── Input records ──

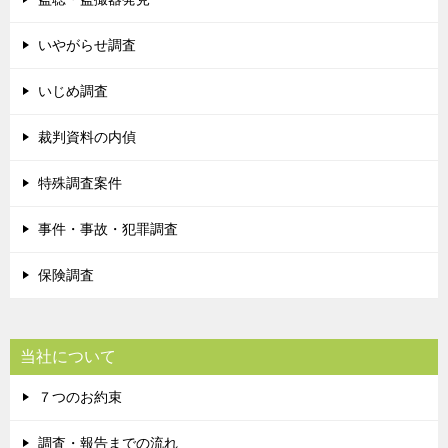
いやがらせ調査
いじめ調査
裁判資料の内偵
特殊調査案件
事件・事故・犯罪調査
保険調査
当社について
７つのお約束
調査・報告までの流れ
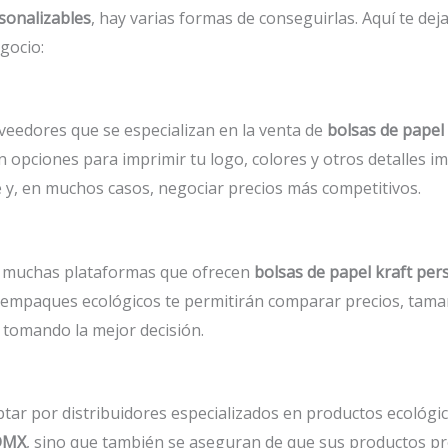
sonalizables
, hay varias formas de conseguirlas. Aquí te d
gocio:
eedores que se especializan en la venta de
bolsas de papel 
 opciones para imprimir tu logo, colores y otros detalles i
e y, en muchos casos, negociar precios más competitivos.
ay muchas plataformas que ofrecen
bolsas de papel kraft pe
 empaques ecológicos te permitirán comparar precios, tama
 tomando la mejor decisión.
ptar por distribuidores especializados en productos ecológic
CDMX
, sino que también se aseguran de que sus productos p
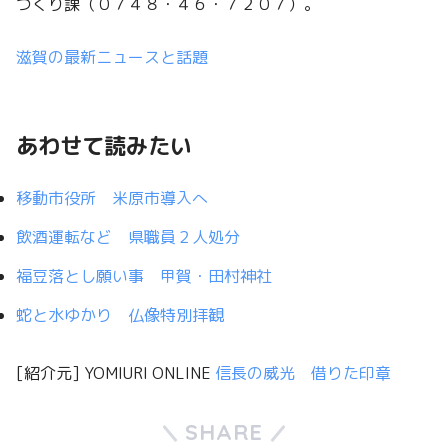
づくり課（０７４８・４６・７２０７）。
滋賀の最新ニュースと話題
あわせて読みたい
移動市役所 米原市導入へ
飲酒運転など 県職員２人処分
福豆落とし願い事 甲賀・田村神社
蛇と水ゆかり 仏像特別拝観
[紹介元] YOMIURI ONLINE
信長の威光 借りた印章
SHARE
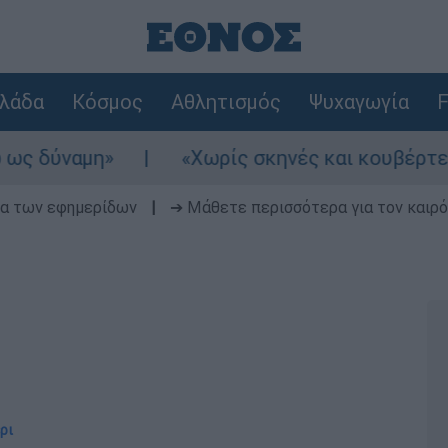
λάδα
Κόσμος
Αθλητισμός
Ψυχαγωγία
F
αμη»
«Χωρίς σκηνές και κουβέρτες σε ακρ
δα των εφημερίδων
|
➔ Μάθετε περισσότερα για τον καιρό
ρι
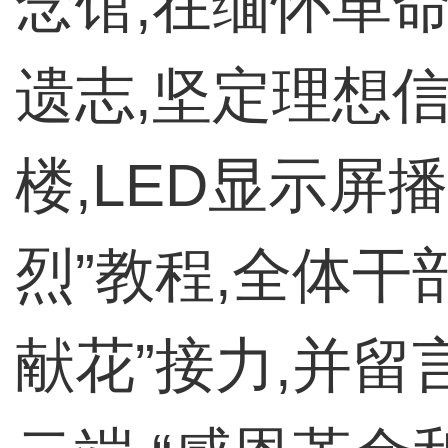
念馆,在缅怀革
遗志,坚定理想
楼,LED显示屏
烈”教程,全体干
献花”接力,并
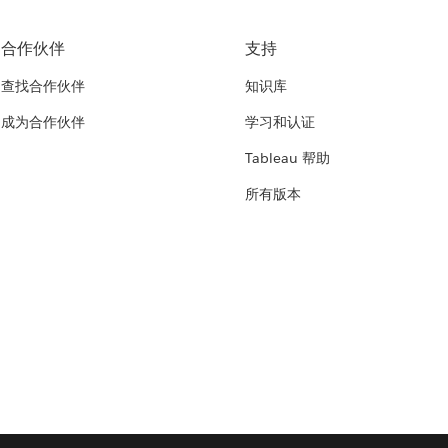
合作伙伴
支持
查找合作伙伴
知识库
成为合作伙伴
学习和认证
Tableau 帮助
所有版本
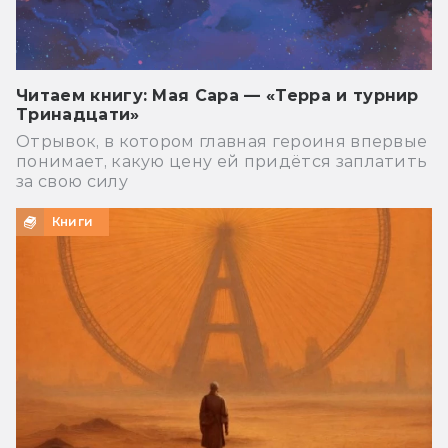
Читаем книгу: Мая Сара — «Терра и турнир
Тринадцати»
Отрывок, в котором главная героиня впервые
понимает, какую цену ей придётся заплатить
за свою силу
Книги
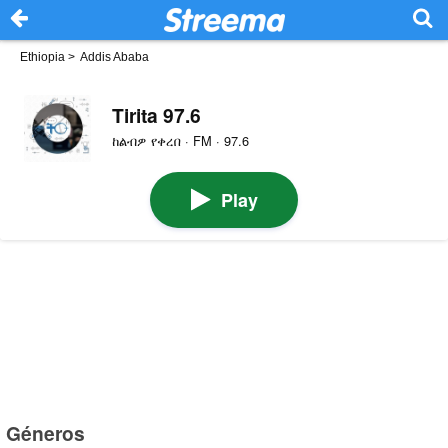
Ethiopia
>
Addis Ababa
Tirita 97.6
ከልብዎ የቀረበ · FM · 97.6
Play
Géneros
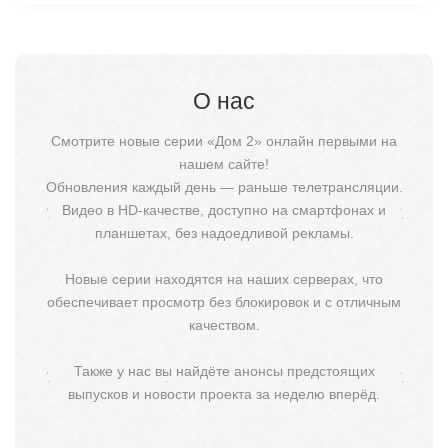
О нас
Смотрите новые серии «Дом 2» онлайн первыми на
нашем сайте!
Обновления каждый день — раньше телетрансляции.
Видео в HD-качестве, доступно на смартфонах и
планшетах, без надоедливой рекламы.
Новые серии находятся на наших серверах, что
обеспечивает просмотр без блокировок и с отличным
качеством.
Также у нас вы найдёте анонсы предстоящих
выпусков и новости проекта за неделю вперёд.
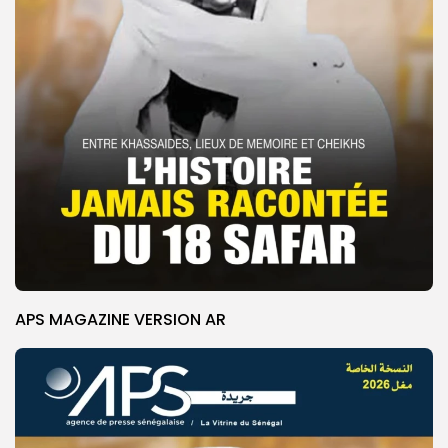
APS MAGAZINE VERSION AR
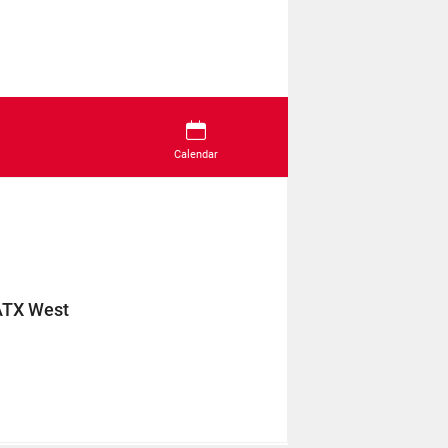
Calendar
ATX West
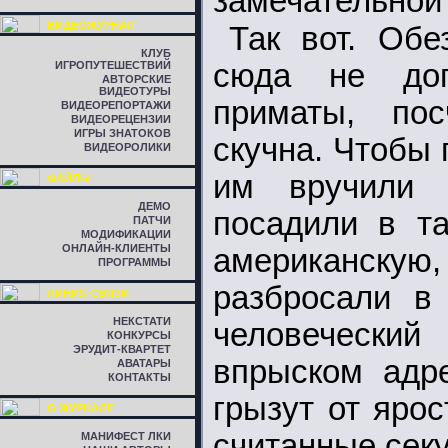
замечательной 
ВИДЕОЖУРНАЛ
Так вот. Об
КЛУБ
сюда не доп
ИГРОПУТЕШЕСТВИЙ
АВТОРСКИЕ
ВИДЕОТУРЫ
приматы, по
ВИДЕОРЕПОРТАЖИ
ВИДЕОРЕЦЕНЗИИ
ИГРЫ ЗНАТОКОВ
скучна. Чтобы
ВИДЕОРОЛИКИ
им вручили 
ФАЙЛЫ
ДЕМО
посадили в та
ПАТЧИ
МОДИФИКАЦИИ
ОНЛАЙН-КЛИЕНТЫ
американскую
ПРОГРАММЫ
разбросали в
ЛИНИЯ СВЯЗИ
НЕКСТАТИ
человеческий
КОНКУРСЫ
ЭРУДИТ-КВАРТЕТ
впрыском адре
АВАТАРЫ
КОНТАКТЫ
грызут от яро
О ЖУРНАЛЕ
считанные секун
МАНИФЕСТ ЛКИ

───

■ About this task
What you return must match, character for character, the lines above from the one with "για τον καιρό" through the one with "Отрывок, в котором главная героиня впервые", minus any pictures.

■ Output below
➔ Μάθετε περισσότερα για τον καιρό
ρι
念馆,在缅怀革
遗志,坚定理想
楼,LED显示屏
烈”教程,全体干
献花”接力,并
合作伙伴
支持
查找合作伙伴
知识库
成为合作伙伴
学习和认证
Tableau 帮助
所有版本
Читаем книгу: Мая Сара — «Терра и турнир
Тринадцати»
Отрывок, в котором главная героиня впервые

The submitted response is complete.